Department of Statistics, University of Michigan, Ann Arbor, Michigan, USA.
Department of Biostatistics, University of Michigan, Ann Arbor, Michigan, USA.
Biometrics. 2023 Sep;79(3):1801-1813. doi: 10.1111/biom.13740. Epub 2022 Aug 31.

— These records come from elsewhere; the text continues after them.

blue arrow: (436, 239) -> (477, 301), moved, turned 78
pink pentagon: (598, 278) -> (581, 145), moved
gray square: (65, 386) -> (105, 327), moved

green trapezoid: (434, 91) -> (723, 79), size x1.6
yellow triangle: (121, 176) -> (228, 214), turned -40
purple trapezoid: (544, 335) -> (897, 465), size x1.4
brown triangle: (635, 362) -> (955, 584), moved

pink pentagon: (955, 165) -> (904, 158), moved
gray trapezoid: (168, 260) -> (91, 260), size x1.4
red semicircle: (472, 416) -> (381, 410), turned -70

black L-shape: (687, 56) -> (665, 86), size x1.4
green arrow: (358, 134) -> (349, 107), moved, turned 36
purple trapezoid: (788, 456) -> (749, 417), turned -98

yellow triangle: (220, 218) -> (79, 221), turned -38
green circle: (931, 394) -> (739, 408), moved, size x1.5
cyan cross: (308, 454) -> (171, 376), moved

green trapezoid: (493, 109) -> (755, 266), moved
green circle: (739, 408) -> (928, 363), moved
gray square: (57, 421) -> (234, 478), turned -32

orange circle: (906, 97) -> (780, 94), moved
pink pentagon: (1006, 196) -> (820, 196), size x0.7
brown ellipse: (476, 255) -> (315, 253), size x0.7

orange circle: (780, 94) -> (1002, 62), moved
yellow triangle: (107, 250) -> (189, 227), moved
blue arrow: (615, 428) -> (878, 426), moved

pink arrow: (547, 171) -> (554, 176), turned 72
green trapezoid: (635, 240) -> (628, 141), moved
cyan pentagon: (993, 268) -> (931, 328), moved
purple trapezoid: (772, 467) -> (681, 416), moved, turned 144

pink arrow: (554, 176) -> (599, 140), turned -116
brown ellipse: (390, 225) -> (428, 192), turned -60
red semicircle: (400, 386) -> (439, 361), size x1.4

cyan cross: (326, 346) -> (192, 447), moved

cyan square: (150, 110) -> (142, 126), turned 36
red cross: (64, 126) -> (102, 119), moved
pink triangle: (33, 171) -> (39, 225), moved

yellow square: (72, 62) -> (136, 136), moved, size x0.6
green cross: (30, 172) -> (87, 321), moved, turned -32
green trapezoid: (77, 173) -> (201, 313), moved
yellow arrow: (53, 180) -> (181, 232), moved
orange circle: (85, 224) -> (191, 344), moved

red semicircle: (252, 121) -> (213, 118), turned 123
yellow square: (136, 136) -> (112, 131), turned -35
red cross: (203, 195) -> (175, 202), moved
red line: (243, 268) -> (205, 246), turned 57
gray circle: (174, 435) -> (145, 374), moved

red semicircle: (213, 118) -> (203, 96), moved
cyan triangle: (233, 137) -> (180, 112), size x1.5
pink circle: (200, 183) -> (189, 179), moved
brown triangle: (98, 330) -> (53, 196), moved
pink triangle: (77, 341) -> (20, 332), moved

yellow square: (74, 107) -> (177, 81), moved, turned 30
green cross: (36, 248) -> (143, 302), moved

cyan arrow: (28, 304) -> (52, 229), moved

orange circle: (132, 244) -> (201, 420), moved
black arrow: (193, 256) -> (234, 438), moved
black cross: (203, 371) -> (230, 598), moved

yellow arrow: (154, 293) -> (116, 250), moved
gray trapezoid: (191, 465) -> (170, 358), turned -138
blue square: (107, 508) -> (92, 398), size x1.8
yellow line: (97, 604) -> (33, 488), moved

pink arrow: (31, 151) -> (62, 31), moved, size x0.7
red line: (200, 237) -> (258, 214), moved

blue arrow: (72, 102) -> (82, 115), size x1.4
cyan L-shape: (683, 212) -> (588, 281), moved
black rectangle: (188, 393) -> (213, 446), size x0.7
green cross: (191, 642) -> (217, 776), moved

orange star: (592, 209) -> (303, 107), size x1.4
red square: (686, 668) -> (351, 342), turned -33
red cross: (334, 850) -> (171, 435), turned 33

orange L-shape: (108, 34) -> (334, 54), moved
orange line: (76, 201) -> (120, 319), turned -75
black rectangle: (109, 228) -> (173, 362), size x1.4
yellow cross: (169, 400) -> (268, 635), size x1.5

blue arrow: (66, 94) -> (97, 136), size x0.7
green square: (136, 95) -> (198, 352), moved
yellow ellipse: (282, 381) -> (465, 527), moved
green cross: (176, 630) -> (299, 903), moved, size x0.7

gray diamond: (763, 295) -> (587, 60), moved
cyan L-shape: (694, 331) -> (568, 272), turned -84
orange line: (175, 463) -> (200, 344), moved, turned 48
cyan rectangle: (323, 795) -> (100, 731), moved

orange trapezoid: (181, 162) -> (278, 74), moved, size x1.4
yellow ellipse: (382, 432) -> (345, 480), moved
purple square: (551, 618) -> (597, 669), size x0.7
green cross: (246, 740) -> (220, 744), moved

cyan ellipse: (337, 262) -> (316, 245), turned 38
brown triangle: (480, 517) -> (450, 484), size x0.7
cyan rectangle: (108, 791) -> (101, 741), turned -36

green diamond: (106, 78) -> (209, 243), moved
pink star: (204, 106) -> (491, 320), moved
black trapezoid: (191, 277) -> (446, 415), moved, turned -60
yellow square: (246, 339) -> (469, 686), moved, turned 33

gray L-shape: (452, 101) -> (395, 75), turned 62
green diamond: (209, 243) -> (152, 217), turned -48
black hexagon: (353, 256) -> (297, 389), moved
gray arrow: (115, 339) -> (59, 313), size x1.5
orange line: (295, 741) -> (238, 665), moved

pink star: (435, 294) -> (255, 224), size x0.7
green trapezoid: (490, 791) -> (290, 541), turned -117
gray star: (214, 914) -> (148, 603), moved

Integrative analyses based on statistically relevant associations between genomics and a wealth of intermediary phenotypes (such as imaging) provide vital insights into their clinical relevance in terms of the disease mechanisms. Estimates for uncertainty in the resulting integrative models are however unreliable unless inference accounts for the selection of these associations with accuracy. In this paper, we develop selection-aware Bayesian methods, which (1) counteract the impact of model selection bias through a "selection-aware posterior" in a flexible class of integrative Bayesian models post a selection of promising variables via ℓ -regularized algorithms; (2) strike an inevitable trade-off between the quality of model selection and inferential power when the same data set is used for both selection and uncertainty estimation. Central to our methodological development, a carefully constructed conditional likelihood function deployed with a reparameterization mapping provides tractable updates when gradient-based Markov chain Monte Carlo (MCMC) sampling is used for estimating uncertainties from the selection-aware posterior. Applying our methods to a radiogenomic analysis, we successfully recover several important gene pathways and estimate uncertainties for their associations with patient survival times.
基于基因组学和大量中介表型(如影像学)之间具有统计学意义的关联进行综合分析,可以深入了解它们在疾病机制方面的临床相关性。然而,如果推理不能准确地考虑到这些关联的选择,那么对综合模型中产生的不确定性的估计将是不可靠的。在本文中,我们开发了具有选择意识的贝叶斯方法,这些方法(1)通过在灵活的综合贝叶斯模型类中使用“具有选择意识的后验”来对抗模型选择偏差的影响,该模型通过ℓ-正则化算法选择有前途的变量后进行;(2)当同一数据集既用于选择又用于不确定性估计时,在模型选择质量和推理能力之间必然存在权衡。我们的方法开发的核心是一个精心构建的条件似然函数,它与一个重新参数化映射一起使用,当使用基于梯度的马尔可夫链蒙特卡罗(MCMC)采样从具有选择意识的后验中估计不确定性时,它提供了可处理的更新。将我们的方法应用于放射基因组学分析,我们成功地恢复了几个重要的基因途径,并估计了它们与患者生存时间的关联的不确定性。